As we are called to be workers in the fields that God has sent us, we are called to this ministry of proclaiming the Kingdom, of being like lambs among wolves, dependent on God and the miraculous provision of those He brings us across. We are to proclaim peace, healing, and the coming of the Kingdom. The Kingdom is still at hand, promised and on its way but not yet here in full. Every disciple, every follower of Jesus, is called into this work. And at times, it is lonely. At times, it is hard. At times, you do have to shake the dust from your sandals and leave. There can be grace in leaving. And we may see the miracles; we may see powers overturned. But Jesus reminds us that our true rejoicing is with our connection, our belonging to him. As we are held by the hands of the Good Shepherd, nothing can truly harm us for nothing can separate us from the love of God through Jesus Christ.Ernte_in_der_Provénce.jpeg-medium

Vincent van Gogh, 1853-1890. Harvest in Provence, from ‘Art in the Christian Tradition’, a project of the Vanderbilt Divinity Library, Nashville, TN.

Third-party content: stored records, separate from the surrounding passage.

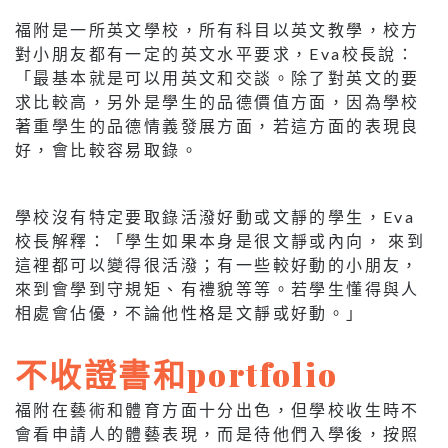
福附是一所英文學校，所有科目以英文教學，校方
對小朋友都有一定的英文水平要求，Eva校長說：
「最基本就是可以用英文和交談。除了對英文的要
求比較高，另外是學生的品德價值方面，因為學校
著重學生的品德情義發展方面，若這方面的表現良
好，會比較容易取錄。
學校沒有特定要取錄活潑好動或文靜的學生，Eva
校長解釋：「學生如果本身是很文靜或內向， 來到
這裡都可以變得很活潑；有一些較好動的小朋友，
來到會學到守規矩、有禮貌等等。若學生懂得與人
相處會佔優，不論他性格是文靜或好動。」
不收證書和portfolio
福附在藝術和體育方面十分出色，但學校收生時不
會看申請人的體藝表現，而是待他們入學後，按照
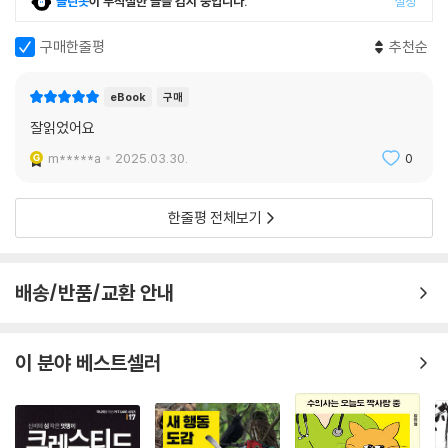
클린봇
이 부적절한 글을 감지 중입니다.
설정
구매한줄평
추천순
eBook
구매
잘읽었어요
m*****a
2025.03.30.
0
한줄평 전체보기
배송/반품/교환 안내
이 분야 베스트셀러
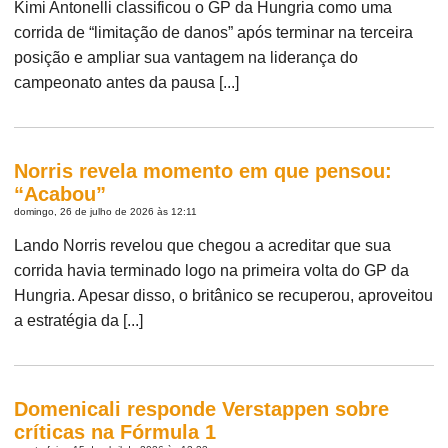
Kimi Antonelli classificou o GP da Hungria como uma
corrida de “limitação de danos” após terminar na terceira
posição e ampliar sua vantagem na liderança do
campeonato antes da pausa [...]
Norris revela momento em que pensou:
“Acabou”
domingo, 26 de julho de 2026 às 12:11
Lando Norris revelou que chegou a acreditar que sua
corrida havia terminado logo na primeira volta do GP da
Hungria. Apesar disso, o britânico se recuperou, aproveitou
a estratégia da [...]
Domenicali responde Verstappen sobre
críticas na Fórmula 1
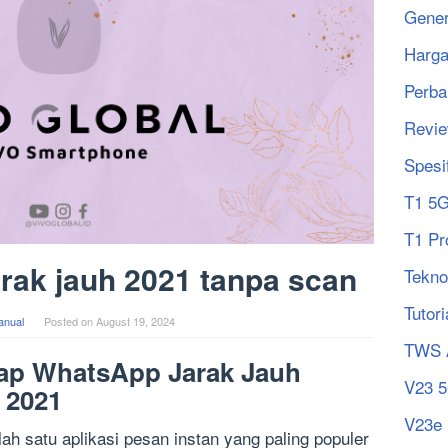
Gener
Harg
Perba
Revi
Spesi
T1 5
T1 Pr
rak jauh 2021 tanpa scan
Tekno
Tutori
anual
Posted on
August 19, 2024
TWS 
ap WhatsApp Jarak Jauh
V23 
 2021
V23e
h satu aplikasi pesan instan yang paling populer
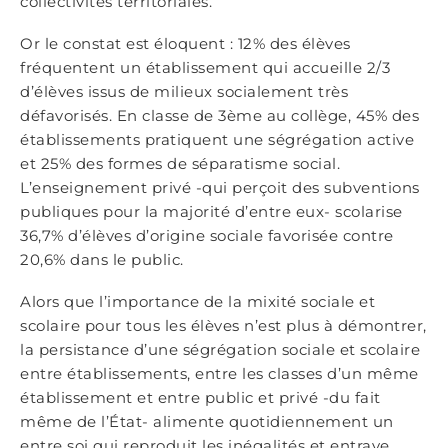
collectivités territoriales.
Or le constat est éloquent : 12% des élèves
fréquentent un établissement qui accueille 2/3
d’élèves issus de milieux socialement très
défavorisés. En classe de 3ème au collège, 45% des
établissements pratiquent une ségrégation active
et 25% des formes de séparatisme social.
L’enseignement privé -qui perçoit des subventions
publiques pour la majorité d’entre eux- scolarise
36,7% d’élèves d’origine sociale favorisée contre
20,6% dans le public.
Alors que l’importance de la mixité sociale et
scolaire pour tous les élèves n’est plus à démontrer,
la persistance d’une ségrégation sociale et scolaire
entre établissements, entre les classes d’un même
établissement et entre public et privé -du fait
même de l’État- alimente quotidiennement un
entre soi qui reproduit les inégalités et entrave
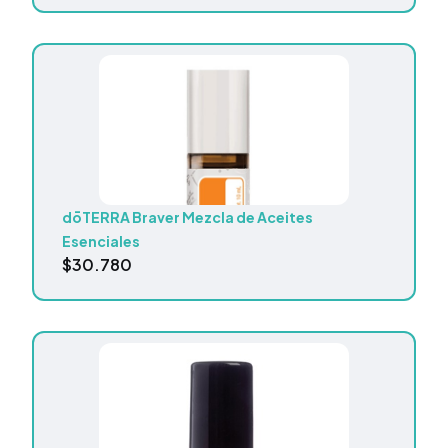
dōTERRA Braver Mezcla de Aceites
Esenciales
$
30.780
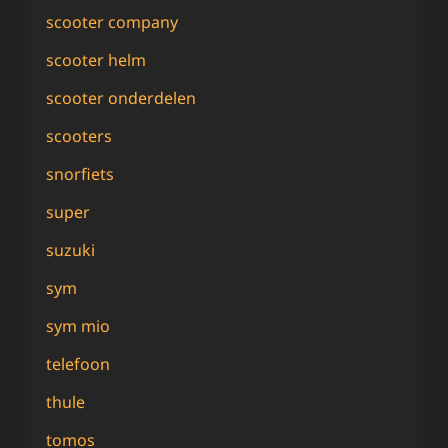
scooter company
scooter helm
scooter onderdelen
scooters
snorfiets
super
suzuki
sym
sym mio
telefoon
thule
tomos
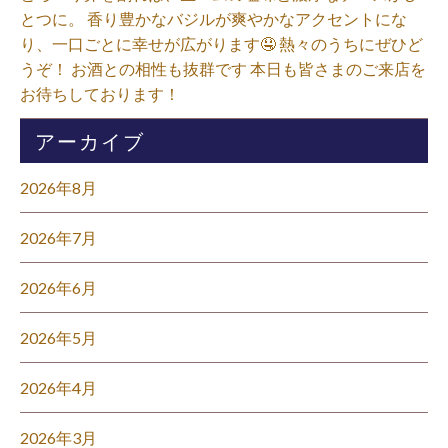
とつに。 香り豊かなバジルが爽やかなアクセントにな
り、一口ごとに幸せが広がります🤤 熱々のうちにぜひど
うぞ！ お酒との相性も抜群です 本日も皆さまのご来店を
お待ちしております！⁡
アーカイブ
2026年8月
2026年7月
2026年6月
2026年5月
2026年4月
2026年3月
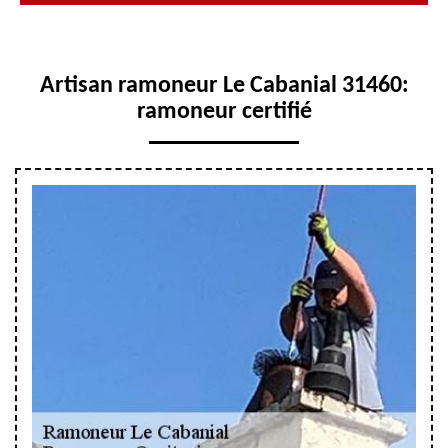
Artisan ramoneur Le Cabanial 31460:
ramoneur certifié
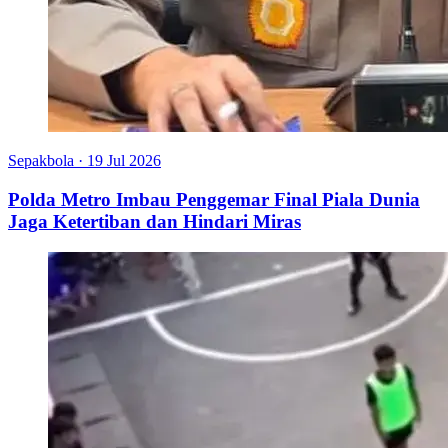
Sepakbola
·
19 Jul 2026
Polda Metro Imbau Penggemar Final Piala Dunia
Jaga Ketertiban dan Hindari Miras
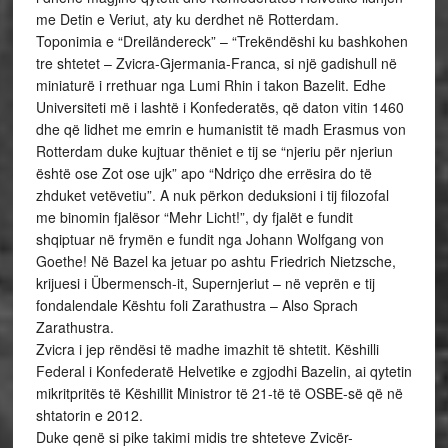
me Detin e Veriut, aty ku derdhet në Rotterdam.
Toponimia e “Dreiländereck” – “Trekëndëshi ku bashkohen
tre shtetet – Zvicra-Gjermania-Franca, si një gadishull në
miniaturë i rrethuar nga Lumi Rhin i takon Bazelit. Edhe
Universiteti më i lashtë i Konfederatës, që daton vitin 1460
dhe që lidhet me emrin e humanistit të madh Erasmus von
Rotterdam duke kujtuar thëniet e tij se “njeriu për njeriun
është ose Zot ose ujk” apo “Ndriço dhe errësira do të
zhduket vetëvetiu”. A nuk përkon deduksioni i tij filozofal
me binomin fjalësor “Mehr Licht!”, dy fjalët e fundit
shqiptuar në frymën e fundit nga Johann Wolfgang von
Goethe! Në Bazel ka jetuar po ashtu Friedrich Nietzsche,
krijuesi i Übermensch-it, Supernjeriut – në veprën e tij
fondalendale Kështu foli Zarathustra – Also Sprach
Zarathustra.
Zvicra i jep rëndësi të madhe imazhit të shtetit. Këshilli
Federal i Konfederatë Helvetike e zgjodhi Bazelin, ai qytetin
mikritpritës të Këshillit Ministror të 21-të të OSBE-së që në
shtatorin e 2012.
Duke qenë si pike takimi midis tre shteteve Zvicër-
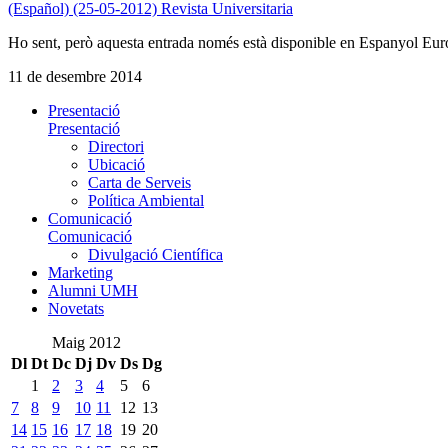
(Español) (25-05-2012) Revista Universitaria
Ho sent, però aquesta entrada només està disponible en Espanyol Eur
11 de desembre 2014
Presentació
Presentació
Directori
Ubicació
Carta de Serveis
Política Ambiental
Comunicació
Comunicació
Divulgació Científica
Marketing
Alumni UMH
Novetats
Maig 2012
Dl
Dt
Dc
Dj
Dv
Ds
Dg
1
2
3
4
5
6
7
8
9
10
11
12
13
14
15
16
17
18
19
20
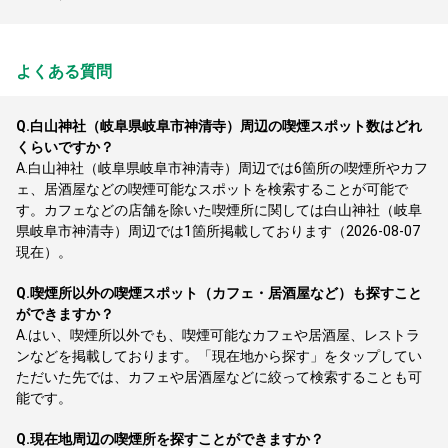
よくある質問
Q.
白山神社（岐阜県岐阜市神清寺）周辺の喫煙スポット数はどれ
くらいですか？
A.
白山神社（岐阜県岐阜市神清寺）周辺では6箇所の喫煙所やカフ
ェ、居酒屋などの喫煙可能なスポットを検索することが可能で
す。カフェなどの店舗を除いた喫煙所に関しては白山神社（岐阜
県岐阜市神清寺）周辺では1箇所掲載しております（2026-08-07
現在）。
Q.
喫煙所以外の喫煙スポット（カフェ・居酒屋など）も探すこと
ができますか？
A.
はい、喫煙所以外でも、喫煙可能なカフェや居酒屋、レストラ
ンなどを掲載しております。「現在地から探す」をタップしてい
ただいた先では、カフェや居酒屋などに絞って検索することも可
能です。
Q.
現在地周辺の喫煙所を探すことができますか？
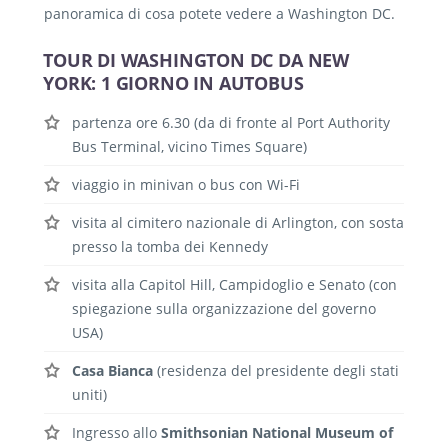
panoramica di cosa potete vedere a Washington DC.
TOUR DI WASHINGTON DC DA NEW
YORK: 1 GIORNO IN AUTOBUS
partenza ore 6.30 (da di fronte al Port Authority
Bus Terminal, vicino Times Square)
viaggio in minivan o bus con Wi-Fi
visita al cimitero nazionale di Arlington, con sosta
presso la tomba dei Kennedy
visita alla Capitol Hill, Campidoglio e Senato (con
spiegazione sulla organizzazione del governo
USA)
Casa Bianca
(residenza del presidente degli stati
uniti)
Ingresso allo
Smithsonian National Museum of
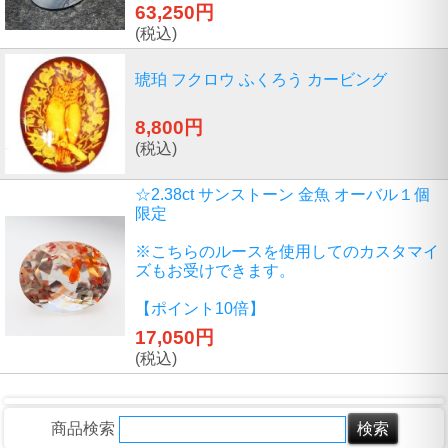
63,250円
(税込)
琥珀 フクロウ ふくろう カービング
8,800円
(税込)
☆2.38ct サンストーン 金魚 オーバル１個
限定
※こちらのルースを使用してのカスタマイ
ズもお受けできます。
【ポイント10倍】
17,050円
(税込)
商品検索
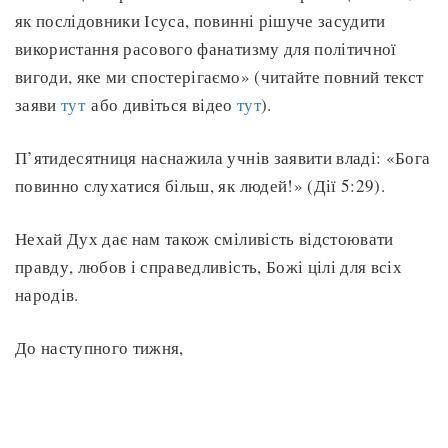
як послідовники Ісуса, повинні рішуче засудити
використання расового фанатизму для політичної
вигоди, яке ми спостерігаємо» (читайте повний текст
заяви
тут
або дивіться відео
тут
).
П’ятидесятниця наснажила учнів заявити владі: «Бога
повинно слухатися більш, як людей!» (Дії 5:29).
Нехай Дух дає нам також сміливість відстоювати
правду, любов і справедливість, Божі цілі для всіх
народів.
До наступного тижня,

So, let us pray to the Lord of the Harvest. Let us pray for fellow-workers to be sent out, for those who would welcome us and the peace that will be offered to them, for those that will not welcome the Kingdom that its slow-moving grace would work in their lives, for ourselves that we may be sustained on the journey by the provisions God brings, for the coming of the fullness of the Kingdom when every power, principality, and person will kneel and the Lamb’s Kingdom of life will reign. Amen, come Lord Jesus.